Henry had decided, after Bambi’s departure, to make a late-night run to the Giant as well, and the kids had clamored to go with him. Rachel had sent Joshua with them and now it was just the three sisters. Three Sisters. Michelle was supposed to have read that for some course at College Park, but she got by with the CliffsNotes. She doubted Chekhov could tell her anything about three sisters that she didn’t already know. She sat in the chair, remote in hand, flicking, flicking, flicking through the channels. She hated Linda’s decor, the whole Martha Stewart, country-cozy thing. Michelle liked modern things, sleek and minimalist.
“That was weird,” Linda said.
“What?” Rachel sounded guilty to Michelle’s ears. Oh, this was rich, Rachel being in the doghouse for once. Michelle must remember to stoke her mother’s hurt, try to keep this going for a while. Plus, it would take Bambi’s mind off the fact that Michelle didn’t have a job.
“Mom trying to persuade us I was conceived on her birthday. We’ve all lived quite happily with the falsehood of the wedding-night conception all these years. Do you think she’s getting addled?”
“Fifty-five is young for that,” Rachel said, but she sounded worried. Rachel already had a dent between her eyes from her incessant worrying.
“Trust me, she’s fine,” Michelle said, settling on MTV. It was a rerun of The Real World, which she wouldn’t mind auditioning for, although she couldn’t imagine a Real World: Baltimore. Baltimore was way too real for the Real World. Still, with her looks and her story, she would easily make it through the preliminary selection rounds.
The problem was, she found the people on the show a little pathetic. She wanted the free rent in a gorgeous apartment, but not if the price was a bunch of petty squabbles and, worse, those terribly earnest conversations. Could be good expos
ure for an actress, but did she really want to be an actress anyway? It seemed like a monstrous amount of work, and there was seldom any money in it.
“Mom’s just upset that you didn’t tell her about your wedding before Joshua’s folks knew,” Linda said.
“She likes Joshua—”
“We all like Joshua,” Michelle said. “Although I always thought he was gay. Are you sure he’s not gay?”
She thought she’d get another double Michelle! But they held their tongues.
“Okay, okay, he’s not gay. But I’m sorry, he seems like such a lightweight compared to—”
“You were thirteen,” Rachel said, cutting her off. Man, she couldn’t even bear to hear Marc’s name. Weird. “You don’t know anything.”
“I know he was rich. And you let him screw you over. Not a penny.” She put on an English accent. “Not a penny farthing for you, Rachel.” She thought it would make her sister laugh.

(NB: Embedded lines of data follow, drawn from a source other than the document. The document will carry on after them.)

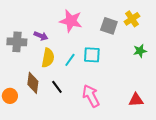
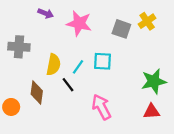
purple arrow: (41, 36) -> (46, 13), moved
green star: (140, 51) -> (154, 81), moved, size x1.6
black line: (57, 87) -> (68, 85), moved

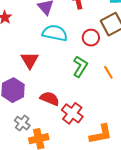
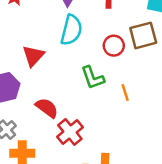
cyan semicircle: (55, 33) -> (71, 30), turned 80
green L-shape: (80, 67) -> (93, 78), turned 115

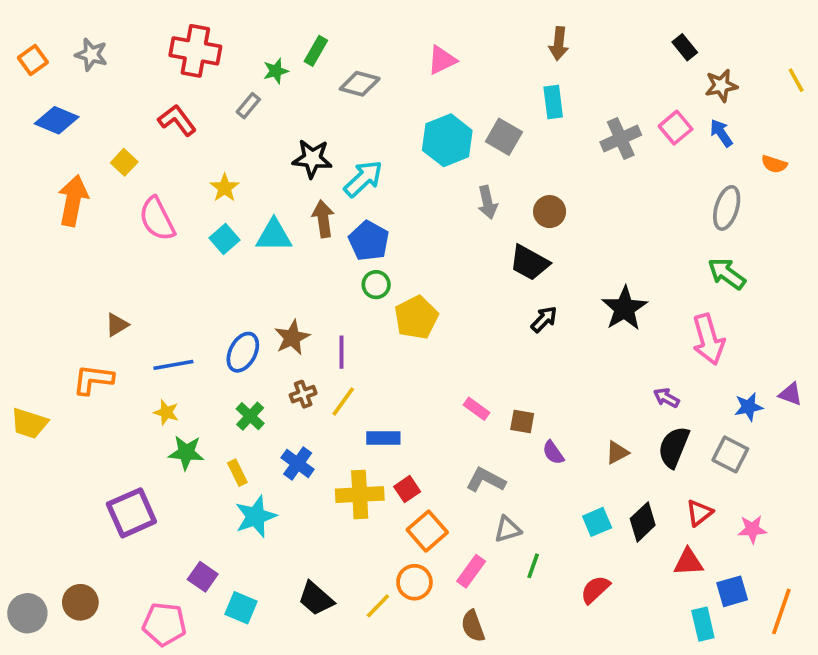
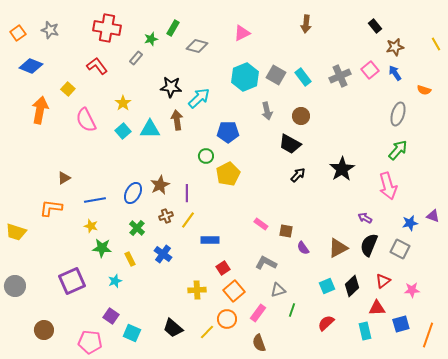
cyan rectangle: (553, 102) -> (303, 77), moved, turned -30
blue pentagon: (369, 241) -> (228, 132), moved, turned -30
green arrow: (727, 274) -> (398, 150), turned 95
brown triangle: (617, 453) -> (338, 248), size x1.5
yellow cross: (360, 495) -> (197, 290), moved, size x0.7
cyan star: (256, 516) -> (115, 281), moved, size x0.6
gray circle: (27, 613) -> (15, 286), moved
cyan rectangle: (703, 624) -> (365, 331), moved

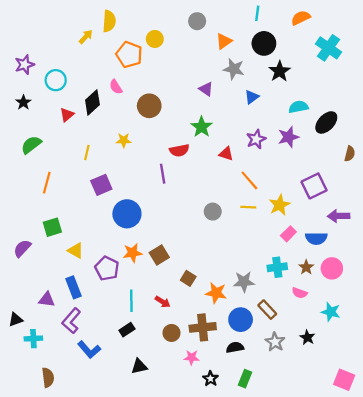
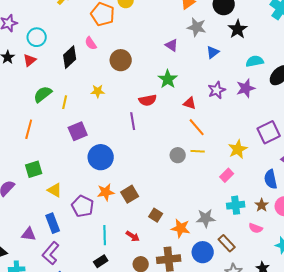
red triangle: (67, 115) -> (30, 60), moved
green semicircle: (31, 145) -> (43, 94), moved
orange line: (249, 180) -> (197, 127), moved
yellow line: (248, 207) -> (198, 151), moved
pink rectangle: (288, 234) -> (227, 175), moved
blue semicircle: (316, 238) -> (271, 179), turned 78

She was wrong.
“We were married for only two years. It was a mistake. A very young, foolish mistake.”
“It will be sixteen years next fall that I met Henry,” Linda said, obviously trying to steer them away from a fight. “Together for fifteen years, married for thirteen. Four kids.”
“And Mom was nineteen when she met Dad,” Rachel put in.
“So stop acting like I’m a baby at twenty-two. The way I see it, I’m not the one in this room with the blemished record.”
That hurt Rachel, and Michelle instantly regretted it. She didn’t want to hurt Rachel. She looked up to her, truly. Looked up to both her sisters. But she resented them, too. Those photos in their oh-so-proper riding outfits. The years, however brief, of having their father and money. But she resented their closeness, most of all. They told each other things that they didn’t tell her. So it was only right that she didn’t tell them everything. Not that she had any significant secrets. But she was working on a few.
“When are you going to have kids?” Linda asked Rachel.
“Soon,” Rachel said. “Really soon.”
“I repeat,” Michelle said. “Are you knocked up?”